Fadesoft Ransomware Removal Guide


What is Fadesoft Ransomware?

Fadesoft Ransomware has emerged as file encrypting virus. It commence its work with File encryption taking the help of AES and RSA ciphers. About 320 files have been found infected with it. The files carrying the extensions such as .mp3, .ofx, .m2, .sum, .qbb, .mpqge, .db0, .sid, .dotm, .vfs0, .slm, .docx, .bc7, .sldm, .zip, .gif, .vdf, .lua, .ps, .3gp, .asf, .vpk, .wps, .snx, .pak, .pfx, .srw, and many more are considered to be more prone to the target of Fadesoft Ransomware. In next step a ransom not appears on the desktop of PC with an objective to intimate the users about encryption. In the same text suggestions are also mentioned to get free from such issues. Users are asked to pay ransom of amount 0.33 Bitcoins within the stipulated time of 96 hrs to get the decryption key. For the purpose of making itself even more strong Fadesoft Ransomware infiltrates into the Windows registries and makes approach to get in contact with any one out of four C&C server on TOR network. It may also be responsible for the deletion of Shadow volume copies from the OS through the command →vssadmin.exe Delete Shadows /All /Quiet.

The ransom note is contained with following messages:

The encrypted files does not get any new extension but its header and content gets altered. These affected files look as black icons. The time taken to finish the encryption process may vary between half an hrs to few hrs. Some of the directories like Windows, games, Intel, system volumes, recycle bin, cookies have been reported out of the target list of Fadesoft Ransomware.

Ways of getting Fadesoft Ransomware onto PC

Fadesoft Ransomware gets on to the PC on the basis of various ways. Users when connect their PC to Internet then the possibility of getting your PC infected with detrimental components become more prominent. The presence of spam emails has been found as one of the most and easy method for its distribution. Other than these the existing payload files on social media sites and the activity of sharing the files online also plays an important role in making PC infected with Fadesoft Ransomware.

The aftermaths of Fadesoft Ransomware

  • Fadesoft Ransomware after appearing onto the PC encrypts about 320 files and turns it inaccessible for users.
  • At the end of encryption process a ransom note is flashed to ask users for paying ransom of amount 0.33 BTC.
  • This ransomware is also capable of erasing the shadow volume copies from OS through the command →vssadmin.exe Delete Shadows /All /Quiet.
  • Fadesoft Ransomware takes entry inside the Windows registries to ensure its function itself on each windows start up.

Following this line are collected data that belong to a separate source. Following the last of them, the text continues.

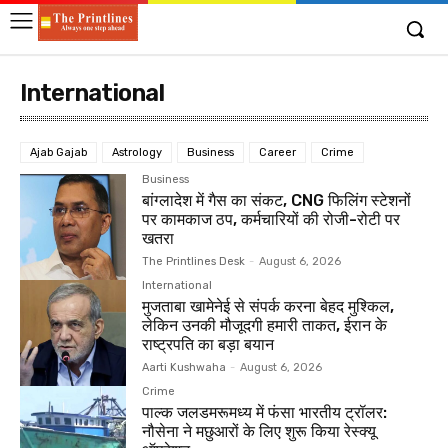
International
Ajab Gajab
Astrology
Business
Career
Crime
Business
बांग्लादेश में गैस का संकट, CNG फिलिंग स्टेशनों
पर कामकाज ठप, कर्मचारियों की रोजी-रोटी पर
खतरा
The Printlines Desk
-
August 6, 2026
International
मुजताबा खामेनेई से संपर्क करना बेहद मुश्किल,
लेकिन उनकी मौजूदगी हमारी ताकत, ईरान के
राष्ट्रपति का बड़ा बयान
Aarti Kushwaha
-
August 6, 2026
Crime
पाल्क जलडमरूमध्य में फंसा भारतीय ट्रॉलर:
नौसेना ने मछुआरों के लिए शुरू किया रेस्क्यू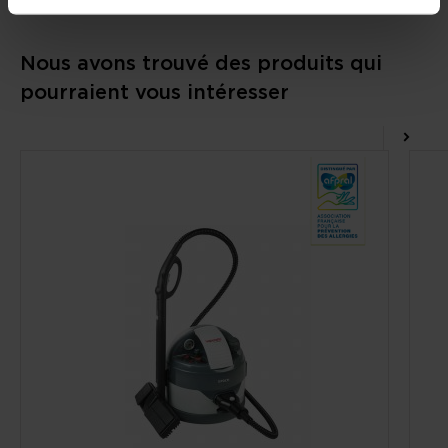
Nous avons trouvé des produits qui
pourraient vous intéresser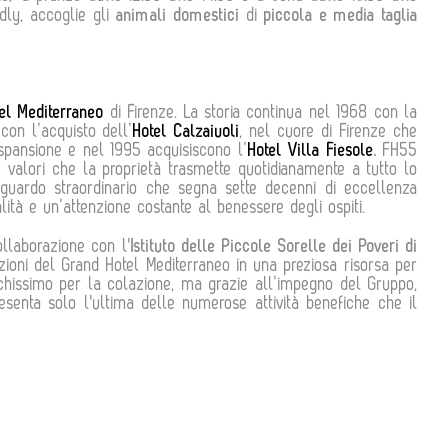
dly, accoglie gli
animali domestici
di
piccola e media taglia
el Mediterraneo
di Firenze. La storia continua nel 1968 con la
on l’acquisto dell’
Hotel Calzaiuoli
, nel cuore di Firenze che
 espansione e nel 1995 acquisiscono l’
Hotel Villa Fiesole
.
FH55
valori che la proprietà trasmette quotidianamente a tutto lo
aguardo straordinario che segna sette decenni di eccellenza
alità e un’attenzione costante al benessere degli ospiti.
ollaborazione con l'
Istituto delle Piccole Sorelle dei Poveri di
zioni del Grand Hotel Mediterraneo in una preziosa risorsa per
pochissimo per la colazione, ma grazie all’impegno del Gruppo,
enta solo l'ultima delle numerose attività benefiche che il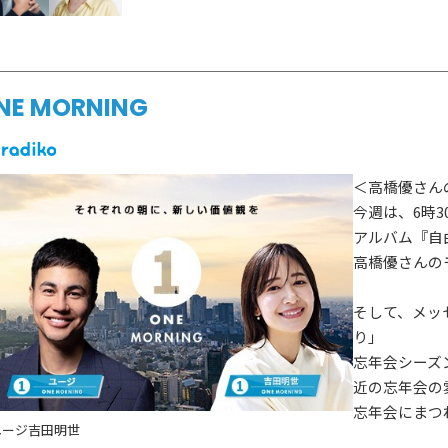
NE MORNING
＜高橋優さん
今週は、6時
アルバム『自
高橋優さんの
そして、メッ
り」
忘年会シーズ
近の忘年会の
忘年会にまつ
ユージ
吉田明世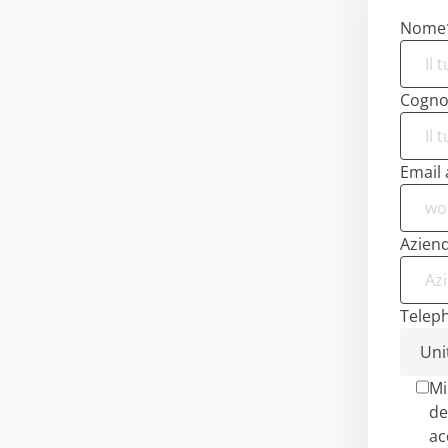
Nome
Cogn
Email 
Azien
Telep
Mi
de
ac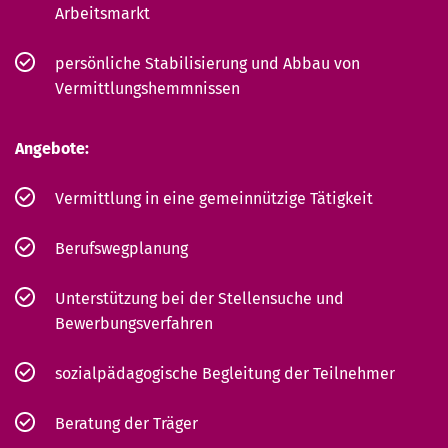
Arbeitsmarkt
persönliche Stabilisierung und Abbau von
Vermittlungshemmnissen
Angebote:
Vermittlung in eine gemeinnützige Tätigkeit
Berufswegplanung
Unterstützung bei der Stellensuche und
Bewerbungsverfahren
sozialpädagogische Begleitung der Teilnehmer
Beratung der Träger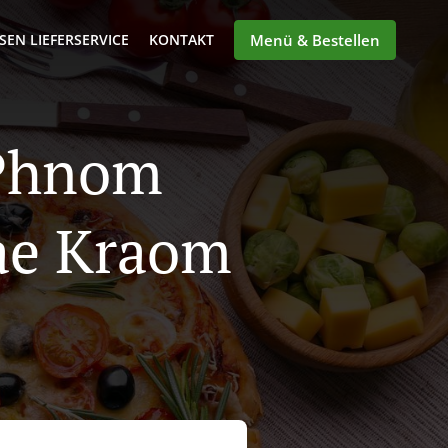
SEN LIEFERSERVICE
KONTAKT
Menü & Bestellen
 Phnom
ae Kraom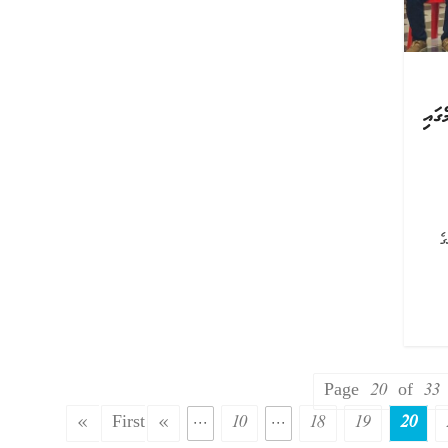
ގައި
ެ
Page 20 of 33
First
«
...
10
...
18
19
20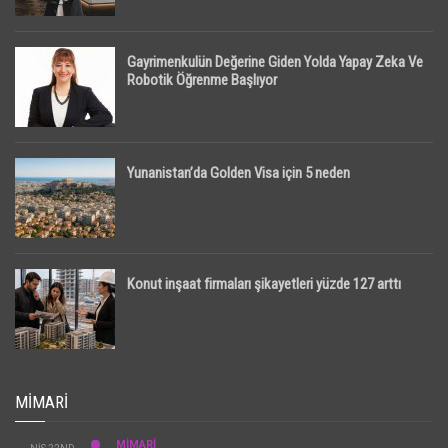
Gayrimenkulün Değerine Giden Yolda Yapay Zeka Ve
Robotik Öğrenme Başlıyor
Yunanistan’da Golden Visa için 5 neden
Konut inşaat firmaları şikayetleri yüzde 127 arttı
MIMARI
MİMARİ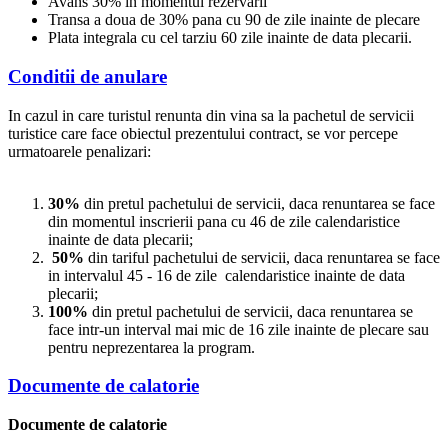
Avans 30% in momentul rezervarii
Transa a doua de 30% pana cu 90 de zile inainte de plecare
Plata integrala cu cel tarziu 60 zile inainte de data plecarii.
Conditii de anulare
In cazul in care turistul renunta din vina sa la pachetul de servicii
turistice care face obiectul prezentului contract, se vor percepe
urmatoarele penalizari:
30%
din pretul pachetului de servicii, daca renuntarea se face
din momentul inscrierii pana cu 46 de zile calendaristice
inainte de data plecarii;
50%
din tariful pachetului de servicii, daca renuntarea se face
in intervalul 45 - 16 de zile calendaristice inainte de data
plecarii;
100%
din pretul pachetului de servicii, daca renuntarea se
face intr-un interval mai mic de 16 zile inainte de plecare sau
pentru neprezentarea la program.
Documente de calatorie
Documente de calatorie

How to tackle the attack of Fadesoft Ransomware

The experts have analyzed that if users think to make payment to get their files back encrypted by Fadesoft Ransomware, then it would be totally wastage of money and nothing else. The utilized ciphers are strong in such a way that it is not possible to build any decryption key to break it. Therefore this ransomware may be removed by using reliable anti malware program. A backup must be there for all saved files inside the PC so that recovery may be possible by uploading it.

Follow Steps to Remove Fadesoft Ransomware from PC

Step 1: Know How to Reboot Windows PC in Safe Mode (This guide is meant for novice users)

Step 2: Fadesoft Ransomware removal Using System Restore

Still, if you are facing problem in rebooting PC in Safe mode, opt for System Restore. Follow the steps given below.

Prss F8 continously until you get Windows Advanced Options Menu on Computer Monitor. Now Choose Safe Mode with Command Prompt Option and Tap enter


In the Command Prompt Windows, you need to type this command : cd restore and Select Enter



Now type rstrui.exe as command and press on Enter


This will open a new window to Restore System Files and Settings. Click on Next to proceed.


Kindly select the Restore Point from the date you want to restore back your system as it was earlier to Fadesoft Ransomware attack


Step 3 Use ShadowExplorer to Restore Fadesoft Ransomware Encrypted Files 

Alternatively, you can also use ShadowExplorer to Restore Encrypted files due to Fadesoft Ransomware Attack.

When Fadesoft Ransomware attacks it generally tries to delete all shadows copies which is stored in your computer. But there are chances that Fadesoft Ransomware is not able to delete the shadow copies everytime. So you need to restore the original files using shadow copies.

Follow these simple steps to restore original files through shadowexplorer

  1. you need to download shadowexplorer link from http://www.shadowexplorer.com/downloads.html
  2. Install it on your system
  3. Now you need to open shadowexplorer and select c: drive on left panel
  1. img1

Step 4

Another method for recovering your decrypted files are file recovery software

If above methods are not successful you can go for file recovery software. It can be helpful in recovering your encrypted files as Fadesoft Ransomware first makes a copy of original files and then encrypt it. After encryption it deletes the original files. So there is high probability that these file recovery software can help you in recovering your original files.